Ce qu’on ne dit pas, c’est que la loi Besson de juillet 2000 poursuit une politique ancienne de sédentarisation qui vise à obliger les gens du voyage à séjourner dans des lieux inhospitaliers. Pas de meilleure pédagogie pour faire comprendre que les voyageurs n’ont pas leur place en France. Et le message est parfaitement passé. Aussi, M. Raimbourg a-t-il raison d’affirmer que sur les 350 000 à 400 000 personnes de ce groupe, seul 100 000 voyagent et « les autres voyagent beaucoup moins, de moins en moins pour certains, et se sédentarisent ». Si la gauche peut se féliciter de la suppression du livret de circulation et de la réaffirmation de la loi Besson, on peut s’interroger sur l’effet réel de ces dispositions sur le mode de vie des gens du voyage.


L’article 13 de la Déclaration des droits de l’Homme stipule que « toute personne a le droit de circuler librement » à l’intérieur d’un État.

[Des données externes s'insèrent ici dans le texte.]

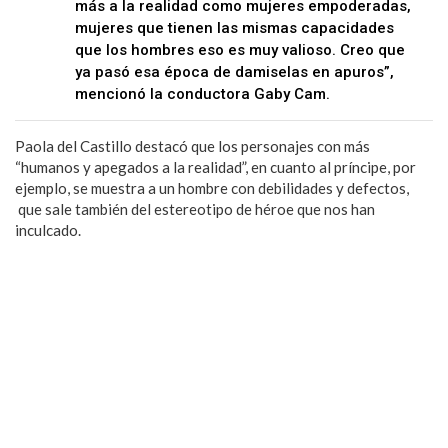
más a la realidad como mujeres empoderadas,
mujeres que tienen las mismas capacidades
que los hombres eso es muy valioso. Creo que
ya pasó esa época de damiselas en apuros”,
mencionó la conductora Gaby Cam.
Paola del Castillo destacó que los personajes con más
“humanos y apegados a la realidad”, en cuanto al príncipe, por
ejemplo, se muestra a un hombre con debilidades y defectos,
que sale también del estereotipo de héroe que nos han
inculcado.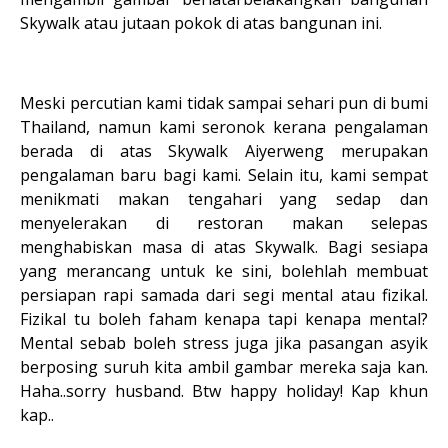
Skywalk atau jutaan pokok di atas bangunan ini.
Meski percutian kami tidak sampai sehari pun di bumi
Thailand, namun kami seronok kerana pengalaman
berada di atas Skywalk Aiyerweng merupakan
pengalaman baru bagi kami. Selain itu, kami sempat
menikmati makan tengahari yang sedap dan
menyelerakan di restoran makan selepas
menghabiskan masa di atas Skywalk. Bagi sesiapa
yang merancang untuk ke sini, bolehlah membuat
persiapan rapi samada dari segi mental atau fizikal.
Fizikal tu boleh faham kenapa tapi kenapa mental?
Mental sebab boleh stress juga jika pasangan asyik
berposing suruh kita ambil gambar mereka saja kan.
Haha..sorry husband. Btw happy holiday! Kap khun
kap..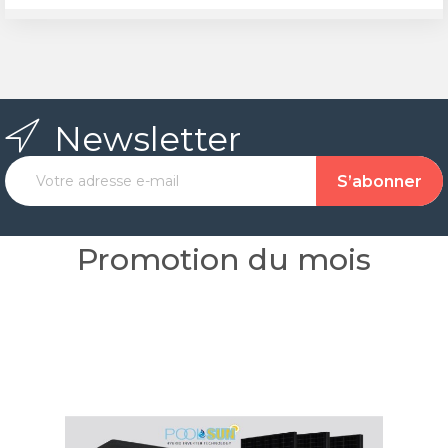
Newsletter
Promotion du mois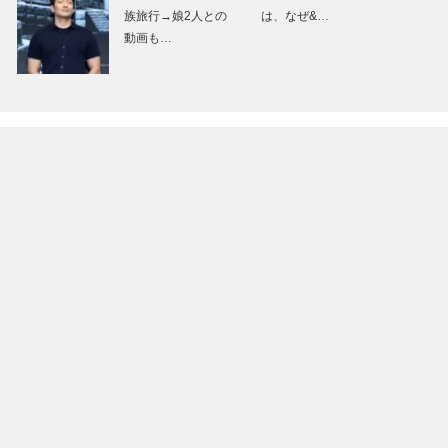
族旅行→娘2人との
は、なぜ&…
動画も…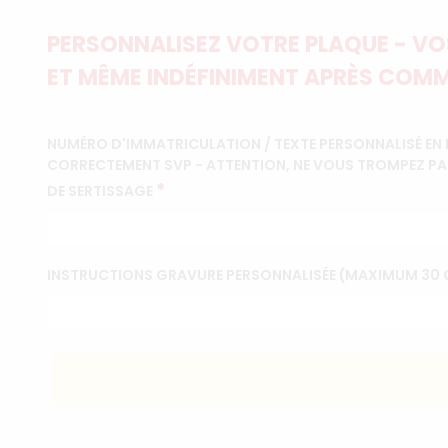
PERSONNALISEZ VOTRE PLAQUE - VOS
ET MÊME INDÉFINIMENT APRÈS COMM
NUMÉRO D'IMMATRICULATION / TEXTE PERSONNALISÉ EN 
CORRECTEMENT SVP - ATTENTION, NE VOUS TROMPEZ PAS !
*
DE SERTISSAGE
INSTRUCTIONS GRAVURE PERSONNALISÉE (MAXIMUM 30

Mais la politique de dissuasion du nomadisme remonte au moins au carnet anthropométrique de 1912. A l’époque, ces dispositions, moins subtiles, passaient par un harcèlement policier : le carnet anthropométrique devait être signé par les autorités à chaque fois qu’une roulotte arrivait sur un lieu et à chaque fois qu’elle en repartait. La loi de 1969 était, comme le fait remarquer M. Dominique Raimbourg, « plus humaine et plus douce » : les rapports quotidiens entre les gens du voyage et les forces de l’ordre étaient plus espacés puisqu’il fallait faire viser le carnet tous les trois mois.


Après une première offensive frontale du gouvernement français, il a été décidé de s’en prendre insidieusement, non plus aux personnes, mais aux lieux de vie. En 2000, la loi Besson impose aux communes de plus de 5 000 habitants de disposer d’une aire d’accueil : cette loi fut saluée par la gauche comme un progrès car elle était censée respecter les différents modes de vie des citoyens français, alors qu’elle entérine en fait l’interdiction faite aux voyageurs de stationner sur les parcelles communales.


Les gouvernements français successifs procèdent à l’extinction d’un mode de vie qui est en trop profond désaccord avec le règne de la propriété privée et de la privatisation des espaces publics. Si les gens du voyage forment un « groupe social », comme le prétend Dominique Raimbourg, chacun sait que ce collectif a sa culture propre. Il s’agirait donc d’inventer un mot synonyme d’ « ethnocide » pour parler de la disparition d’un tel groupe.